The Problem of Pain

C.S. Lewis puts his wages on a God who holds goodness and pain in a paradox. The Problem of Pain demonstrates a more distant, less emotional reaction to humanity’s situation, while A Grief Observed reads like a psalm of lament from within pain itself. The two texts compliment one another by identifying parts of our struggle, the intellectual and physical difficulty life will bring, and how pain can bend us toward a loving God if we let it.

The Problem
From the loss of his mother at a young age to the untimely death of his wife Joy, Lewis experienced pain as God’s megaphone, as he says, to rouse a deaf world. Pain leads us somewhere – to something. That something is a life of faith. Just as there is importance placed in a strong rope when you’re dangling from a precipice, faith is the only way to pull ourselves out from a life of desperation, a life of anxiety and need, a life of doubt and insecurity.

But how can faith be present if we don’t realize we need something beyond our own person? How do we believe unless we recognize how frail our efforts have become to maintain everything just so?

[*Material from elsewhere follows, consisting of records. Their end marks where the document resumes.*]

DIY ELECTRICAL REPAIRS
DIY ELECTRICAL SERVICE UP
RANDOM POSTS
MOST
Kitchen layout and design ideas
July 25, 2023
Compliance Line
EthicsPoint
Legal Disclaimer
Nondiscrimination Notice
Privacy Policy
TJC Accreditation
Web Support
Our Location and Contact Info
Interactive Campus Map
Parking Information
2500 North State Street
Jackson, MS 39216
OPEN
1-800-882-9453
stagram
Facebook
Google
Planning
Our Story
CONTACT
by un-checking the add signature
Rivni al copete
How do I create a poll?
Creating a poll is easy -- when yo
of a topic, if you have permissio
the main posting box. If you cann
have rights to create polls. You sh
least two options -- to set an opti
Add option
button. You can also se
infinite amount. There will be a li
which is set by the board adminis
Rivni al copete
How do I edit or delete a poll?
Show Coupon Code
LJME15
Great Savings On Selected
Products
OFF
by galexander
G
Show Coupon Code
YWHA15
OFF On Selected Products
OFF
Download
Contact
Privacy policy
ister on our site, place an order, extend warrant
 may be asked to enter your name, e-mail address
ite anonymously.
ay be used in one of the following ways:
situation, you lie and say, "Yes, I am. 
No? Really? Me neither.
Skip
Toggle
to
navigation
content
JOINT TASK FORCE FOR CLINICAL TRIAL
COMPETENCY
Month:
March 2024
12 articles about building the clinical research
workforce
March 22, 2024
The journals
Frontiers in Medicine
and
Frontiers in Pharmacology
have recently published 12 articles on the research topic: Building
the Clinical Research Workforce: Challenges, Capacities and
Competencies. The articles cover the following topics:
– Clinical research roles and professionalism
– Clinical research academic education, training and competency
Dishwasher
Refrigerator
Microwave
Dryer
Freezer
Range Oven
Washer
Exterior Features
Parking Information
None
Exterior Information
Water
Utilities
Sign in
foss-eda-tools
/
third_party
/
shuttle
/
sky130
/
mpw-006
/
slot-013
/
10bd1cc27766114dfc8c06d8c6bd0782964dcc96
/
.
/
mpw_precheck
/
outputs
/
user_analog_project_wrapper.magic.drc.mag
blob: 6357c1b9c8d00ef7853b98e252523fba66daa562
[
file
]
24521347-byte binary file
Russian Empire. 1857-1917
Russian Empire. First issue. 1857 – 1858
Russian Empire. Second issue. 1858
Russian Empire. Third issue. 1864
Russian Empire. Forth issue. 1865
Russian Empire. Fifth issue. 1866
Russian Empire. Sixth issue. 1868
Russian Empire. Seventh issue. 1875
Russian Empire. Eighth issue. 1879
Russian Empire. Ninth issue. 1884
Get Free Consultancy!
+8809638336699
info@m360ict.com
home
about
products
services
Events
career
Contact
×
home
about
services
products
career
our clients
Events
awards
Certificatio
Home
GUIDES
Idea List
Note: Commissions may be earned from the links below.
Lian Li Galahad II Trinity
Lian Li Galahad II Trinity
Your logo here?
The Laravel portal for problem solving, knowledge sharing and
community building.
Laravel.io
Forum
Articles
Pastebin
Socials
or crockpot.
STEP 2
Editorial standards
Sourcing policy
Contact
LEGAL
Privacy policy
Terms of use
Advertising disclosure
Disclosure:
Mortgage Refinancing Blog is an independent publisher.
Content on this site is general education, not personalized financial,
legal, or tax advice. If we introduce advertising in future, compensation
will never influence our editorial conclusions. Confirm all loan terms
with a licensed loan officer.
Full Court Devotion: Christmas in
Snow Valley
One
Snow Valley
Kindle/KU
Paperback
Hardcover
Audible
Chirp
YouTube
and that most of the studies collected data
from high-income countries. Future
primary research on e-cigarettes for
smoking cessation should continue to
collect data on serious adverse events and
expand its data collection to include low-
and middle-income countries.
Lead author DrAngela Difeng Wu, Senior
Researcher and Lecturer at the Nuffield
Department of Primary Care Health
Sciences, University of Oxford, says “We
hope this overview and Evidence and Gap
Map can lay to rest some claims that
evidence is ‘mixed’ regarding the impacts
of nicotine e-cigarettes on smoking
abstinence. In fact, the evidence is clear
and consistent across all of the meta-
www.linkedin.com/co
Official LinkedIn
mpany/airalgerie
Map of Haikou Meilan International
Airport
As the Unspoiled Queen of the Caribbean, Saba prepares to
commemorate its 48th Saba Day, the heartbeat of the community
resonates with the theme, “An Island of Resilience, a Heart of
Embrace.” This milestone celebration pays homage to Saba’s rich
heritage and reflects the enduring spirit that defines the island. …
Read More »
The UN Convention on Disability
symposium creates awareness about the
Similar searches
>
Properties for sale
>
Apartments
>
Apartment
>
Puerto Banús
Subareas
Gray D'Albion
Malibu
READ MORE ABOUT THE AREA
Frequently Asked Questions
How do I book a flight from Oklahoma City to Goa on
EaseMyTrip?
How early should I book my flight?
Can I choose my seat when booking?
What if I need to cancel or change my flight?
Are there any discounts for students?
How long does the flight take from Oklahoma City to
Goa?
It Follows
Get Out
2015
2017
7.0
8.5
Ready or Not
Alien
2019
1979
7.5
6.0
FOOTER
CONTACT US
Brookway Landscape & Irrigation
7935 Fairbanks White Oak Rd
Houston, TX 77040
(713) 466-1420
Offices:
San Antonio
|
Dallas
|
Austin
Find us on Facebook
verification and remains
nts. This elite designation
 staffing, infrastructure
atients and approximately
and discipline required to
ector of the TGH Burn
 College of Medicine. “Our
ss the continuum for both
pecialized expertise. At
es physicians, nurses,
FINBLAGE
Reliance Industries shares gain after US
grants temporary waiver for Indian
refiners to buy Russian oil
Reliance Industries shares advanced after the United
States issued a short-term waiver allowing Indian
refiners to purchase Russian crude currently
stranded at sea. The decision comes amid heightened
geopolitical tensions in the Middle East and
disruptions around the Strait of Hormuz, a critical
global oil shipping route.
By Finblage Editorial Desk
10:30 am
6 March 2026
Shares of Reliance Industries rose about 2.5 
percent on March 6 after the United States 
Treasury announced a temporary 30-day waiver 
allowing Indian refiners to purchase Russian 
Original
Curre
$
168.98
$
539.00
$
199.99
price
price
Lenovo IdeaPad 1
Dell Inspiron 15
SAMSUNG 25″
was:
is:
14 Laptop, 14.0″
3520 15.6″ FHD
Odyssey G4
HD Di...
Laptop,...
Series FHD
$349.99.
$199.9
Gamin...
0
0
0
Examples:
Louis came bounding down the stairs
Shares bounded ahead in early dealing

Lewis says that we must understand our fallenness. He interprets the fall of humanity not only as an opportunity for evil to thrive, but also the choice to ignore the purpose of pain. Christianity creates the problem of pain because it provides hope for righteousness and love. Without the revelation that God loves us, the painful world would make sense. Pain would have no cause. Let’s face it: it’s much easier to dismiss God or to regard him only as an airman regards his parachute, as Lewis says, there only if he needs it but he hopes he never does.

When we run headlong into God, Lewis contends that pain is demanded. Why? “How impossible it is to enact the surrender of the self by doing what we like,” he says. The truth is that at the heart of God’s love is a suffering Messiah and followers who take up crosses and follow in like fashion.

“If I knew any way of escape I would crawl through sewers to find it,” Lewis writes. “I am not arguing that pain is not painful. Pain hurts. That is what the word means. I am only trying to show that the old Christian doctrine of being made “perfect through suffering” is not incredible. To prove it palatable is beyond my design.”